Suman Kumar Sen

Solubility improvements in aromatic polyimides by macromolecular engineering

Polyimides are proved to be an important class of polymers due to their outstanding set of physical and chemical properties. However, this class of polymers suffers from poor processability, which limits their scope of application. This review article deals with approaches that have been undertaken by different researchers to improve the processability of this class of polymers. Mostly, these are synthetic approaches using new diamine and dianhydride monomers that reduce the interchain interaction of the final poyimide by flexibilizing the polymer chain or increasing the fraction free volume. Accordingly, the structural factors that are responsible for better processability are discussed and representative diamine and diahydride structures are tabulated under different categories. Major efforts towards development of soluble polyimides but maintaining excellent mechanical and thermal properties have been done by our group and are also covered in this article.

Synthesis, Characterization and Properties of New Fluorinated Poly(imide siloxane) Co-polymers from 4,4′-(Hexafluoro-isopropylidene)diphthalic Anhydride

Several new poly(imide siloxane)s co-polymers have been prepared by the reaction of 4,4′-(hexafluoroisopropylidene)diphthalic anhydride (6FDA) with commercially available 4,4′-oxydianiline (ODA) and with five different novel trifluoromethyl-substituted diamines, each with 20 wt% aminopropyl-terminated polydimethylsiloxane (APPS). The poly(imide siloxane)s are well characterized by different spectroscopic, thermal, mechanical and electrical techniques. The synthesized polymers exhibit good solubility in different organic solvents. The 1H-NMR indicates that the siloxane incorporation is about 17–19% for polymers 1a–f. These poly(imide siloxane) films show low water absorption rate (0.88–0.09%) and a low dielectric constant (2.43–2.58) at 1 MHz. The polymers show very good thermal stability, even up to 419°C for 5% weight loss in synthetic air and a glass transition temperature of up to 230°C. All poly(imide siloxane)s formed tough transparent films, with a tensile strength of up to 79 MPa, a modulus of elasticity of up to 1.38 GPa and elongation-at-break of up to 30%. Thermal, mechanical and dielectric properties of these polymers have been evaluated and compared with their non-siloxane analogues.

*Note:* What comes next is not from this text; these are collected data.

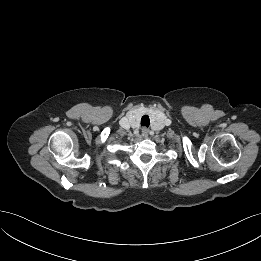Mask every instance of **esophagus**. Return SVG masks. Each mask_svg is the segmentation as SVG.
<instances>
[{
    "label": "esophagus",
    "instance_id": "obj_1",
    "mask_svg": "<svg viewBox=\"0 0 261 261\" xmlns=\"http://www.w3.org/2000/svg\"><path fill=\"white\" fill-rule=\"evenodd\" d=\"M141 133H142V136H143V137H148V135H149V129H147L146 127H144V128H142Z\"/></svg>",
    "mask_w": 261,
    "mask_h": 261
}]
</instances>
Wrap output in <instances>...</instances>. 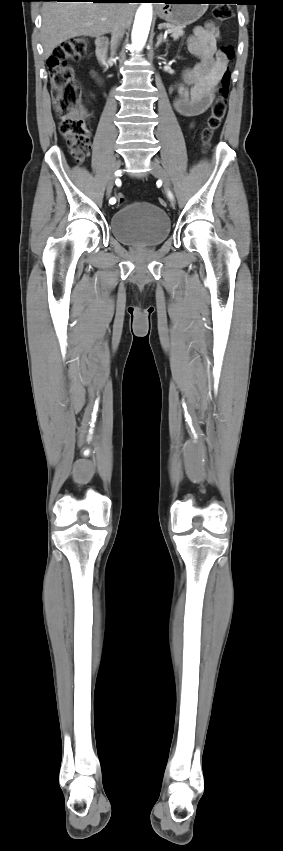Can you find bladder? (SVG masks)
Instances as JSON below:
<instances>
[{
    "label": "bladder",
    "instance_id": "1",
    "mask_svg": "<svg viewBox=\"0 0 283 851\" xmlns=\"http://www.w3.org/2000/svg\"><path fill=\"white\" fill-rule=\"evenodd\" d=\"M112 235L121 243L150 247L163 242L170 232V219L160 207L133 202L116 210L110 220Z\"/></svg>",
    "mask_w": 283,
    "mask_h": 851
}]
</instances>
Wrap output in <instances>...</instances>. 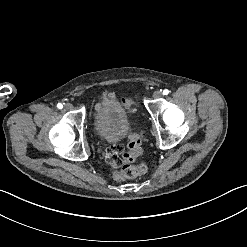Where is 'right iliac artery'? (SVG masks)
<instances>
[{
	"mask_svg": "<svg viewBox=\"0 0 247 247\" xmlns=\"http://www.w3.org/2000/svg\"><path fill=\"white\" fill-rule=\"evenodd\" d=\"M57 107H58L59 109H62V108H63V105H62L61 103H58V104H57Z\"/></svg>",
	"mask_w": 247,
	"mask_h": 247,
	"instance_id": "obj_1",
	"label": "right iliac artery"
}]
</instances>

Synthesis of New Poly(biphenylene oxide) with Pendent Trifluoromethyl Group

A new AB type of monomer 4′-fluoro-3,5-dimethyl-3′-trifluoromethyl-biphenyl-4-ol has been synthesized that leads to a new poly(arylene ether) by self polycondensation reaction. The monomer and the polymer have been well characterized by elemental analyses, FT-IR and NMR spectroscopy. Both FT-IR and NMR spectra of the polymers did not show any terminal phenoxy group indicating high conversion. The polymer showed glass transition at 278°C and very good thermal stability in synthetic air. GPC results indicate high molar mass development; Mw = 53200 and MWD = 2.29.

Synthesis and Characterization of Semifluorinated Aromatic Copoly(ether amide)s

Two new semifluorinated aromatic copoly(ether amide)s have been synthesized by direct polycondensation reaction of 5-t-butyl isophthalic acid (TIPA) with two different aromatic diamines; bis-2,2-[4-{2′-trifluoromethyl-4′-(4″-aminophenyl) phenoxy}phenyl]isopropylidene (BTAPPI) and bis-9,9-[4-{2′-trifluoromethyl-4′-(4″-aminophenyl)phenoxy}phenyl]fluorenylidene (BTAPPF) and, 4,4′-oxydianiline (ODA) as a comonomer in all cases. These polymers showed very good solubility in organic solvents like DMF, DMAc, NMP and pyridine. The polymers showed very good thermal stabilities, the temperature for 10% wt loss in nitrogen and air were upto 422°C and 412°C, respectively. The copoly(ether amide)s synthesized exhibited glass transition temperature (Tg) 248 (BTAPPI-ODA-TIPA) and 263°C (BTAPPF-ODA-TIPA). DMA analysis showed very good retention of storage modulus of the polymer up to Tg. The copoly(ether amide) films were flexible with tensile strength up to 91 MPa, elongation at break up to 15% and modulus of elasticity up to 1.69 GPa depending on amine used and the exact repeating unit structure. These copoly(ether amide)s were less crystalline in nature in comparison to the homopolyamide synthesized using ODA as diamine but more crystalline than the homopolyamide synthesized using BTAPPI and BTAPPF as diamines. Water absorption study showed hydrophobic nature of the polymers. The copoly(ether amide)s showed non-Newtonian (pseudoplastic) behavior at higher applied shear rate.